Hi all, The MD pattern for the XAR instruction in SVE2 is currently expressed with non-canonical RTL by using a ROTATERT code with a constant rotate amount. Fix it by using the left ROTATE code. This necessitates adjusting the rotate amount during expand.
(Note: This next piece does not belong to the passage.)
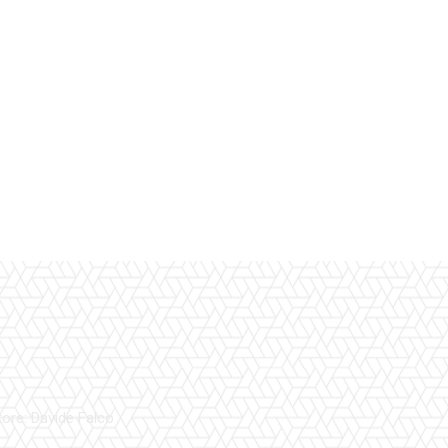
tore: Davide Falco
Additionally, as the SVE2 XAR instruction is unpredicated and can handle all element sizes from .b to .d, it is a good fit for implementing the XOR+ROTATE operation for Advanced SIMD modes where the TARGET_SHA3 cannot be used (that can only handle V2DImode operands). Therefore let's extend the accepted modes of the SVE2 patternt to include the Advanced SIMD integer modes. This leads to some tests for the svxar* intrinsics to fail because they now simplify to a plain EOR when the rotate amount is the width of the element. This simplification is desirable (EOR instructions have better or equal throughput than XAR, and they are non-destructive of their input) so the tests are adjusted. For V2DImode XAR operations we should prefer the Advanced SIMD version when it is available (TARGET_SHA3) because it is non-destructive, so restrict the SVE2 pattern accordingly. Tests are added to confirm this. Bootstrapped and tested on aarch64-none-linux-gnu. Ok for mainline? Thanks, Kyrill Signed-off-by: Kyrylo Tkachov <ktkac...@nvidia.com> gcc/ * config/aarch64/iterators.md (SVE_ASIMD_FULL_I): New mode iterator. * config/aarch64/aarch64-sve2.md (@aarch64_sve2_xar<mode>): Use SVE_ASIMD_FULL_I modes. Use ROTATE code for the rotate step. Adjust output logic. * config/aarch64/aarch64-sve-builtins-sve2.cc (svxar_impl): Define. (svxar): Use the above. gcc/testsuite/ * gcc.target/aarch64/xar_neon_modes.c: New test. * gcc.target/aarch64/xar_v2di_nonsve.c: Likewise. * gcc.target/aarch64/sve2/acle/asm/xar_s16.c: Scan for EOR rather than XAR. * gcc.target/aarch64/sve2/acle/asm/xar_s32.c: Likewise. * gcc.target/aarch64/sve2/acle/asm/xar_s64.c: Likewise. * gcc.target/aarch64/sve2/acle/asm/xar_s8.c: Likewise. * gcc.target/aarch64/sve2/acle/asm/xar_u16.c: Likewise. * gcc.target/aarch64/sve2/acle/asm/xar_u32.c: Likewise. * gcc.target/aarch64/sve2/acle/asm/xar_u64.c: Likewise. * gcc.target/aarch64/sve2/acle/asm/xar_u8.c: Likewise.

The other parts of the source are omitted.